WHAT YOU WILL DO ->
From the entries below, copy out every line with "game" in it.

(Collected data)
*****

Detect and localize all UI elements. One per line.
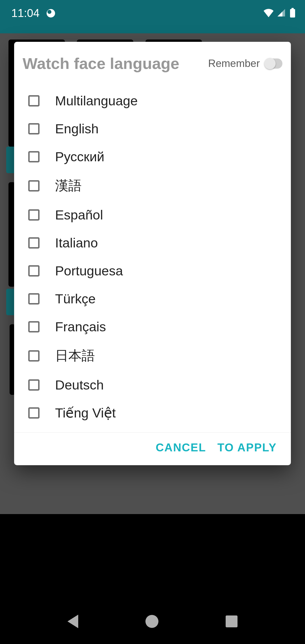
- language-row[interactable]: Deutsch: [14, 371, 291, 399]
- language-checkbox[interactable]: [28, 237, 40, 249]
- language-checkbox[interactable]: [28, 123, 40, 134]
- language-row[interactable]: Multilanguage: [14, 87, 291, 115]
- wifi-icon: [263, 8, 274, 18]
- language-row[interactable]: Русский: [14, 143, 291, 171]
- app-status-icon: [47, 9, 55, 18]
- language-row[interactable]: Español: [14, 201, 291, 229]
- language-row[interactable]: Portuguesa: [14, 257, 291, 285]
- language-checkbox[interactable]: [28, 95, 40, 106]
- language-checkbox[interactable]: [28, 209, 40, 221]
- language-checkbox[interactable]: [28, 321, 40, 332]
- language-label: Tiếng Việt: [55, 405, 116, 421]
- language-label: Deutsch: [55, 377, 104, 393]
- language-list[interactable]: MultilanguageEnglishРусский漢語EspañolItal…: [14, 78, 291, 432]
- language-row[interactable]: Türkçe: [14, 285, 291, 313]
- language-checkbox[interactable]: [28, 293, 40, 304]
- language-row[interactable]: Tiếng Việt: [14, 399, 291, 427]
- navigation-bar: [0, 599, 305, 644]
- cellular-signal-icon: [276, 8, 286, 18]
- nav-home-icon[interactable]: [145, 615, 158, 628]
- language-checkbox[interactable]: [28, 350, 40, 362]
- battery-icon: [290, 9, 295, 18]
- dialog-title: Watch face language: [23, 54, 179, 73]
- language-dialog: Watch face language Remember Multilangua…: [14, 42, 291, 465]
- nav-recent-icon[interactable]: [226, 615, 238, 627]
- language-row[interactable]: Italiano: [14, 229, 291, 257]
- status-right: [263, 8, 295, 18]
- language-row[interactable]: 日本語: [14, 341, 291, 371]
- dialog-header: Watch face language Remember: [14, 42, 291, 78]
- status-left: 11:04: [11, 7, 55, 19]
- language-label: Italiano: [55, 235, 98, 251]
- language-checkbox[interactable]: [28, 379, 40, 391]
- language-label: Русский: [55, 149, 104, 164]
- status-bar: 11:04: [0, 0, 305, 33]
- cancel-button[interactable]: CANCEL: [156, 441, 206, 454]
- language-row[interactable]: Français: [14, 313, 291, 341]
- language-checkbox[interactable]: [28, 180, 40, 192]
- dialog-footer: CANCEL TO APPLY: [14, 432, 291, 465]
- language-label: Multilanguage: [55, 93, 138, 108]
- language-label: Français: [55, 319, 106, 334]
- apply-button[interactable]: TO APPLY: [217, 441, 277, 454]
- language-label: 日本語: [55, 347, 95, 365]
- language-label: Türkçe: [55, 291, 96, 306]
- nav-back-icon[interactable]: [67, 615, 78, 628]
- language-row[interactable]: English: [14, 115, 291, 143]
- remember-toggle[interactable]: [265, 58, 282, 69]
- language-label: Portuguesa: [55, 263, 123, 279]
- language-checkbox[interactable]: [28, 151, 40, 162]
- language-checkbox[interactable]: [28, 407, 40, 419]
- remember-label: Remember: [208, 58, 260, 69]
- language-label: Español: [55, 207, 103, 223]
- language-label: 漢語: [55, 177, 82, 195]
- language-checkbox[interactable]: [28, 265, 40, 277]
- language-label: English: [55, 121, 99, 136]
- status-time: 11:04: [11, 7, 40, 19]
- language-row[interactable]: 漢語: [14, 171, 291, 201]
- remember-toggle-group: Remember: [208, 58, 282, 69]
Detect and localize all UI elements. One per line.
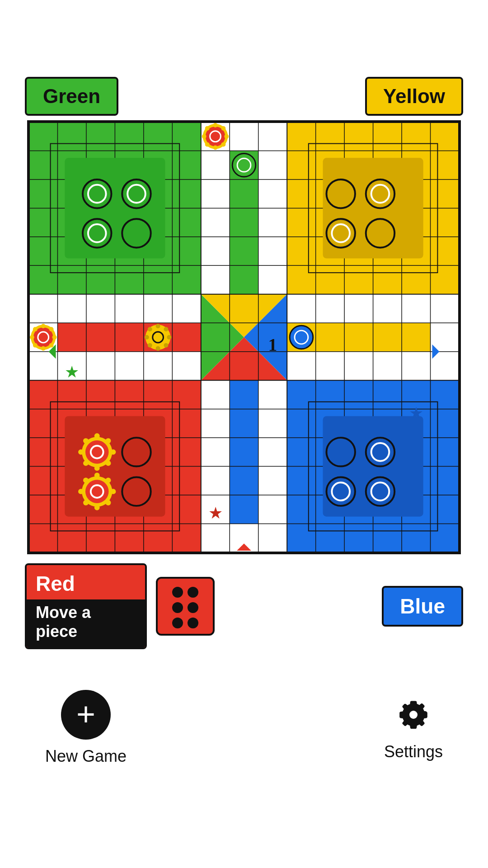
svg-point-103 xyxy=(85,480,109,503)
svg-rect-25 xyxy=(86,323,115,351)
svg-point-153 xyxy=(213,123,218,127)
svg-point-129 xyxy=(33,327,53,347)
svg-point-132 xyxy=(41,346,46,351)
settings-nav-item[interactable]: Settings xyxy=(384,694,443,761)
svg-point-109 xyxy=(83,477,89,483)
svg-point-93 xyxy=(91,446,103,458)
svg-point-81 xyxy=(326,179,355,208)
svg-point-126 xyxy=(366,477,394,505)
svg-point-88 xyxy=(332,224,350,242)
dice-dot-1 xyxy=(172,587,183,598)
svg-point-155 xyxy=(202,134,206,139)
svg-point-142 xyxy=(156,324,160,328)
svg-point-154 xyxy=(213,146,218,150)
svg-point-72 xyxy=(88,185,106,203)
blue-status-box: Blue xyxy=(382,586,463,627)
new-game-button[interactable]: + xyxy=(61,690,111,740)
svg-point-76 xyxy=(83,219,111,247)
svg-point-111 xyxy=(106,477,111,483)
svg-point-80 xyxy=(122,219,150,247)
svg-point-166 xyxy=(295,330,308,344)
svg-point-98 xyxy=(83,438,89,443)
svg-point-124 xyxy=(332,482,350,500)
svg-point-147 xyxy=(164,343,168,348)
svg-text:1: 1 xyxy=(268,335,277,355)
settings-label: Settings xyxy=(384,742,443,761)
svg-point-83 xyxy=(366,179,394,208)
svg-point-82 xyxy=(326,179,355,208)
svg-marker-31 xyxy=(244,294,287,380)
red-status-box: Red Move a piece xyxy=(25,563,147,649)
svg-marker-30 xyxy=(201,294,287,337)
svg-point-152 xyxy=(210,131,221,142)
svg-point-146 xyxy=(148,327,152,331)
svg-point-94 xyxy=(94,433,100,439)
plus-icon: + xyxy=(76,698,95,730)
svg-point-120 xyxy=(366,438,394,466)
svg-point-150 xyxy=(203,124,228,149)
svg-text:★: ★ xyxy=(208,504,223,522)
svg-point-123 xyxy=(326,477,355,505)
svg-point-114 xyxy=(122,438,150,466)
svg-point-92 xyxy=(85,440,109,464)
svg-text:★: ★ xyxy=(409,404,423,422)
svg-marker-173 xyxy=(237,543,251,551)
svg-rect-63 xyxy=(309,144,438,273)
svg-rect-65 xyxy=(309,402,438,531)
svg-marker-32 xyxy=(201,337,287,380)
svg-rect-28 xyxy=(172,323,201,351)
svg-rect-17 xyxy=(373,323,402,351)
svg-point-110 xyxy=(106,500,111,505)
red-player-name: Red xyxy=(27,565,145,599)
svg-point-122 xyxy=(326,477,355,505)
svg-point-159 xyxy=(221,126,225,131)
svg-marker-29 xyxy=(201,294,244,380)
blue-player-name: Blue xyxy=(400,594,445,618)
svg-point-99 xyxy=(106,461,111,466)
svg-point-133 xyxy=(30,335,34,340)
svg-rect-8 xyxy=(201,294,287,380)
svg-rect-14 xyxy=(287,323,315,351)
svg-rect-10 xyxy=(230,179,258,208)
svg-point-101 xyxy=(83,461,89,466)
svg-point-85 xyxy=(371,185,389,203)
svg-point-96 xyxy=(78,449,84,455)
dice-dot-6 xyxy=(188,618,198,628)
svg-rect-9 xyxy=(230,151,258,179)
svg-point-156 xyxy=(224,134,229,139)
dice-dot-4 xyxy=(188,602,198,613)
dice-dot-5 xyxy=(172,618,183,628)
svg-rect-22 xyxy=(230,467,258,495)
svg-rect-16 xyxy=(344,323,373,351)
svg-point-112 xyxy=(83,500,89,505)
svg-point-163 xyxy=(237,158,251,172)
svg-point-119 xyxy=(366,438,394,466)
status-area: Red Move a piece Blue xyxy=(0,563,488,649)
svg-marker-172 xyxy=(432,344,440,359)
svg-point-131 xyxy=(41,324,46,328)
dice-display[interactable] xyxy=(156,577,215,636)
svg-rect-24 xyxy=(57,323,86,351)
svg-rect-1 xyxy=(287,122,459,294)
svg-rect-5 xyxy=(29,294,201,380)
player-labels-top: Green Yellow xyxy=(0,77,488,116)
svg-rect-26 xyxy=(115,323,143,351)
svg-point-115 xyxy=(122,477,150,505)
svg-point-71 xyxy=(83,179,111,208)
svg-point-165 xyxy=(290,326,313,349)
new-game-nav-item[interactable]: + New Game xyxy=(45,690,127,766)
svg-point-149 xyxy=(148,343,152,348)
svg-point-139 xyxy=(145,325,171,350)
svg-point-97 xyxy=(110,449,116,455)
svg-point-91 xyxy=(82,437,112,467)
svg-point-125 xyxy=(366,477,394,505)
dice-dot-3 xyxy=(172,602,183,613)
svg-rect-0 xyxy=(29,122,201,294)
red-action-text: Move a piece xyxy=(27,599,145,647)
svg-point-86 xyxy=(326,219,355,247)
svg-point-161 xyxy=(232,153,256,177)
svg-rect-66 xyxy=(65,158,165,258)
svg-point-117 xyxy=(326,438,355,466)
svg-point-105 xyxy=(94,472,100,478)
svg-point-134 xyxy=(52,335,57,340)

*****

REPLY TO THE EXERCISE ->
new-game-button[interactable]: + xyxy=(61,690,111,740)
new-game-nav-item[interactable]: + New Game xyxy=(45,690,127,766)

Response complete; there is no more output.